→ EXERCISE INSTRUCTIONS: Your response should give back each record exactly, word for word.

→ RECORDED INFORMATION:

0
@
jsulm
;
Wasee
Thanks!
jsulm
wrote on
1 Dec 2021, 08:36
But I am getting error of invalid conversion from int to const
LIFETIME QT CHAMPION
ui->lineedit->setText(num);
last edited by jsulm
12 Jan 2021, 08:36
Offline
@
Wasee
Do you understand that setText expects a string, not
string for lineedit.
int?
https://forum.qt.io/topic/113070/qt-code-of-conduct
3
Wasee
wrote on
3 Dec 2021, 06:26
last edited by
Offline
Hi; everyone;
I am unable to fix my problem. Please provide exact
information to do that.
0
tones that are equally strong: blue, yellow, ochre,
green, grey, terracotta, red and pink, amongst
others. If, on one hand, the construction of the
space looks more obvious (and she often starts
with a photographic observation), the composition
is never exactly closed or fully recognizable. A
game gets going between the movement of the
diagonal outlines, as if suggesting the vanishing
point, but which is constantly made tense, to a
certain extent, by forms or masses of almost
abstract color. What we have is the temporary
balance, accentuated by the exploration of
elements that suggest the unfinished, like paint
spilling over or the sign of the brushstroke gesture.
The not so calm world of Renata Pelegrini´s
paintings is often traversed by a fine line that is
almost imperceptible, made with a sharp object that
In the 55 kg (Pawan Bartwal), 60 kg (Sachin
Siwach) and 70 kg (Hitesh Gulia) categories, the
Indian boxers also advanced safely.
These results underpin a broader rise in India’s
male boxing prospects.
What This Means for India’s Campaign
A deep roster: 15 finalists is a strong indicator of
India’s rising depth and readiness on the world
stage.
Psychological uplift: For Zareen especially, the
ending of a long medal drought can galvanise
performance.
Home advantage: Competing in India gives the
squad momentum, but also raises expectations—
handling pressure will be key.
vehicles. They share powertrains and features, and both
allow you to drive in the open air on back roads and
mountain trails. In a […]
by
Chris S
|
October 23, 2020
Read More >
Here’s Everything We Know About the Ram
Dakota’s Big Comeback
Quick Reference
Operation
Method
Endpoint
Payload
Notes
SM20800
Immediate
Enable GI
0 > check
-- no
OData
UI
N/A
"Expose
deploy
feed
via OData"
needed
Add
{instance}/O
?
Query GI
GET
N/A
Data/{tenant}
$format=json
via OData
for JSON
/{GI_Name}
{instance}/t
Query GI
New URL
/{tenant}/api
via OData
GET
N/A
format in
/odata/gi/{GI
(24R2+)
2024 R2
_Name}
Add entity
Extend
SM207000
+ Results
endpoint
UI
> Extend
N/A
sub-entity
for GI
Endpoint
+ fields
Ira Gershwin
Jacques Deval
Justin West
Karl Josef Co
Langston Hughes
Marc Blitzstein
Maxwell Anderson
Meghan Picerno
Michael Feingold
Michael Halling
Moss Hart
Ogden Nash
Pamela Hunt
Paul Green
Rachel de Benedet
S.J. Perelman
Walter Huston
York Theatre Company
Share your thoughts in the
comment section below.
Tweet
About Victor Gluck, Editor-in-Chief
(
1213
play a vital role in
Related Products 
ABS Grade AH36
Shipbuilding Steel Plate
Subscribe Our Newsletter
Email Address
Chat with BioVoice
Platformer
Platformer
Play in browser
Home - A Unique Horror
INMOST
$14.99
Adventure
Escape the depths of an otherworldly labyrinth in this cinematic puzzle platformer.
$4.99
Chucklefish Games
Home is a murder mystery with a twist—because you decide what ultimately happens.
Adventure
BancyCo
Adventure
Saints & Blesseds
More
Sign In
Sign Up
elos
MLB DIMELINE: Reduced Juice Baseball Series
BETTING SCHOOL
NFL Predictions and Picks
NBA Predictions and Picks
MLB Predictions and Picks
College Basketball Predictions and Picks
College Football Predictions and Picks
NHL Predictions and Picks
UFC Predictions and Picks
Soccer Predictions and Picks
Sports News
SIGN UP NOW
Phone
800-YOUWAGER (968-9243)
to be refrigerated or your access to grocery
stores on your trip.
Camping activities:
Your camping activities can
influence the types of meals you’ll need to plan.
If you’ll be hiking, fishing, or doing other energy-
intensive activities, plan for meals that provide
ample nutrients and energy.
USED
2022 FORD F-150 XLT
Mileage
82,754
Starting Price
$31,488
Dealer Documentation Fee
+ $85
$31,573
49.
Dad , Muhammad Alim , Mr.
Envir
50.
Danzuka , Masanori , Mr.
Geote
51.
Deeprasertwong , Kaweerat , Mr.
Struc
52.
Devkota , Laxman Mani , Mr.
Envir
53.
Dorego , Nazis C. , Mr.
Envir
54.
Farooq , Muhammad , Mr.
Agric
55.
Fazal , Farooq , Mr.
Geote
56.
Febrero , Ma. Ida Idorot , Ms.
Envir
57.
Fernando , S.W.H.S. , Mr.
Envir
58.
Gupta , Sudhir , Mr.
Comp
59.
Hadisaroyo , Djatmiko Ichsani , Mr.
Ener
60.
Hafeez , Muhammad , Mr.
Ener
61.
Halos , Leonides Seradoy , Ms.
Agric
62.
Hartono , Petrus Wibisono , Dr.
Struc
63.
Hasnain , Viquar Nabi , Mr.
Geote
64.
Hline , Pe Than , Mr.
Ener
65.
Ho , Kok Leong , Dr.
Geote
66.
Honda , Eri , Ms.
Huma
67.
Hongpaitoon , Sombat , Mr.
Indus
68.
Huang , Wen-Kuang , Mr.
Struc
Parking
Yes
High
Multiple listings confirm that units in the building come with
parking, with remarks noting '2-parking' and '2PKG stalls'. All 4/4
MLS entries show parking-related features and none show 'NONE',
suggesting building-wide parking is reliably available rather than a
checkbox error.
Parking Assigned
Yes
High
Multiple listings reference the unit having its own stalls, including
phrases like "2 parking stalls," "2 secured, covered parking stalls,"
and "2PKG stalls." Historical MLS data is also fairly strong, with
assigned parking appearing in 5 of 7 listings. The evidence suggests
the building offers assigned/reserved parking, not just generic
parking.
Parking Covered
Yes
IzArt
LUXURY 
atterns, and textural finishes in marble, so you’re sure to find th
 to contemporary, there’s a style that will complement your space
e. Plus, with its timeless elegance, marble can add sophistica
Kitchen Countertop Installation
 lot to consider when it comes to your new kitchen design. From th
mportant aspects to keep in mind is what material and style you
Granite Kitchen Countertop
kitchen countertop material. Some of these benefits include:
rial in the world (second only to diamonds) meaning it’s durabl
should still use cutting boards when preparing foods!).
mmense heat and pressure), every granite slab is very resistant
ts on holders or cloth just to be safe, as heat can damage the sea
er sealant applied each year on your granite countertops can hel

→ EXERCISE ANSWER:
0
@
jsulm
;
Wasee
Thanks!
jsulm
wrote on
1 Dec 2021, 08:36
But I am getting error of invalid conversion from int to const
LIFETIME QT CHAMPION
ui->lineedit->setText(num);
last edited by jsulm
12 Jan 2021, 08:36
Offline
@
Wasee
Do you understand that setText expects a string, not
string for lineedit.
int?
https://forum.qt.io/topic/113070/qt-code-of-conduct
3
Wasee
wrote on
3 Dec 2021, 06:26
last edited by
Offline
Hi; everyone;
I am unable to fix my problem. Please provide exact
information to do that.
0
tones that are equally strong: blue, yellow, ochre,
green, grey, terracotta, red and pink, amongst
others. If, on one hand, the construction of the
space looks more obvious (and she often starts
with a photographic observation), the composition
is never exactly closed or fully recognizable. A
game gets going between the movement of the
diagonal outlines, as if suggesting the vanishing
point, but which is constantly made tense, to a
certain extent, by forms or masses of almost
abstract color. What we have is the temporary
balance, accentuated by the exploration of
elements that suggest the unfinished, like paint
spilling over or the sign of the brushstroke gesture.
The not so calm world of Renata Pelegrini´s
paintings is often traversed by a fine line that is
almost imperceptible, made with a sharp object that
In the 55 kg (Pawan Bartwal), 60 kg (Sachin
Siwach) and 70 kg (Hitesh Gulia) categories, the
Indian boxers also advanced safely.
These results underpin a broader rise in India’s
male boxing prospects.
What This Means for India’s Campaign
A deep roster: 15 finalists is a strong indicator of
India’s rising depth and readiness on the world
stage.
Psychological uplift: For Zareen especially, the
ending of a long medal drought can galvanise
performance.
Home advantage: Competing in India gives the
squad momentum, but also raises expectations—
handling pressure will be key.
vehicles. They share powertrains and features, and both
allow you to drive in the open air on back roads and
mountain trails. In a […]
by
Chris S
|
October 23, 2020
Read More >
Here’s Everything We Know About the Ram
Dakota’s Big Comeback
Quick Reference
Operation
Method
Endpoint
Payload
Notes
SM20800
Immediate
Enable GI
0 > check
-- no
OData
UI
N/A
"Expose
deploy
feed
via OData"
needed
Add
{instance}/O
?
Query GI
GET
N/A
Data/{tenant}
$format=json
via OData
for JSON
/{GI_Name}
{instance}/t
Query GI
New URL
/{tenant}/api
via OData
GET
N/A
format in
/odata/gi/{GI
(24R2+)
2024 R2
_Name}
Add entity
Extend
SM207000
+ Results
endpoint
UI
> Extend
N/A
sub-entity
for GI
Endpoint
+ fields
Ira Gershwin
Jacques Deval
Justin West
Karl Josef Co
Langston Hughes
Marc Blitzstein
Maxwell Anderson
Meghan Picerno
Michael Feingold
Michael Halling
Moss Hart
Ogden Nash
Pamela Hunt
Paul Green
Rachel de Benedet
S.J. Perelman
Walter Huston
York Theatre Company
Share your thoughts in the
comment section below.
Tweet
About Victor Gluck, Editor-in-Chief
(
1213
play a vital role in
Related Products 
ABS Grade AH36
Shipbuilding Steel Plate
Subscribe Our Newsletter
Email Address
Chat with BioVoice
Platformer
Platformer
Play in browser
Home - A Unique Horror
INMOST
$14.99
Adventure
Escape the depths of an otherworldly labyrinth in this cinematic puzzle platformer.
$4.99
Chucklefish Games
Home is a murder mystery with a twist—because you decide what ultimately happens.
Adventure
BancyCo
Adventure
Saints & Blesseds
More
Sign In
Sign Up
elos
MLB DIMELINE: Reduced Juice Baseball Series
BETTING SCHOOL
NFL Predictions and Picks
NBA Predictions and Picks
MLB Predictions and Picks
College Basketball Predictions and Picks
College Football Predictions and Picks
NHL Predictions and Picks
UFC Predictions and Picks
Soccer Predictions and Picks
Sports News
SIGN UP NOW
Phone
800-YOUWAGER (968-9243)
to be refrigerated or your access to grocery
stores on your trip.
Camping activities:
Your camping activities can
influence the types of meals you’ll need to plan.
If you’ll be hiking, fishing, or doing other energy-
intensive activities, plan for meals that provide
ample nutrients and energy.
USED
2022 FORD F-150 XLT
Mileage
82,754
Starting Price
$31,488
Dealer Documentation Fee
+ $85
$31,573
49.
Dad , Muhammad Alim , Mr.
Envir
50.
Danzuka , Masanori , Mr.
Geote
51.
Deeprasertwong , Kaweerat , Mr.
Struc
52.
Devkota , Laxman Mani , Mr.
Envir
53.
Dorego , Nazis C. , Mr.
Envir
54.
Farooq , Muhammad , Mr.
Agric
55.
Fazal , Farooq , Mr.
Geote
56.
Febrero , Ma. Ida Idorot , Ms.
Envir
57.
Fernando , S.W.H.S. , Mr.
Envir
58.
Gupta , Sudhir , Mr.
Comp
59.
Hadisaroyo , Djatmiko Ichsani , Mr.
Ener
60.
Hafeez , Muhammad , Mr.
Ener
61.
Halos , Leonides Seradoy , Ms.
Agric
62.
Hartono , Petrus Wibisono , Dr.
Struc
63.
Hasnain , Viquar Nabi , Mr.
Geote
64.
Hline , Pe Than , Mr.
Ener
65.
Ho , Kok Leong , Dr.
Geote
66.
Honda , Eri , Ms.
Huma
67.
Hongpaitoon , Sombat , Mr.
Indus
68.
Huang , Wen-Kuang , Mr.
Struc
Parking
Yes
High
Multiple listings confirm that units in the building come with
parking, with remarks noting '2-parking' and '2PKG stalls'. All 4/4
MLS entries show parking-related features and none show 'NONE',
suggesting building-wide parking is reliably available rather than a
checkbox error.
Parking Assigned
Yes
High
Multiple listings reference the unit having its own stalls, including
phrases like "2 parking stalls," "2 secured, covered parking stalls,"
and "2PKG stalls." Historical MLS data is also fairly strong, with
assigned parking appearing in 5 of 7 listings. The evidence suggests
the building offers assigned/reserved parking, not just generic
parking.
Parking Covered
Yes
IzArt
LUXURY 
atterns, and textural finishes in marble, so you’re sure to find th
 to contemporary, there’s a style that will complement your space
e. Plus, with its timeless elegance, marble can add sophistica
Kitchen Countertop Installation
 lot to consider when it comes to your new kitchen design. From th
mportant aspects to keep in mind is what material and style you
Granite Kitchen Countertop
kitchen countertop material. Some of these benefits include:
rial in the world (second only to diamonds) meaning it’s durabl
should still use cutting boards when preparing foods!).
mmense heat and pressure), every granite slab is very resistant
ts on holders or cloth just to be safe, as heat can damage the sea
er sealant applied each year on your granite countertops can hel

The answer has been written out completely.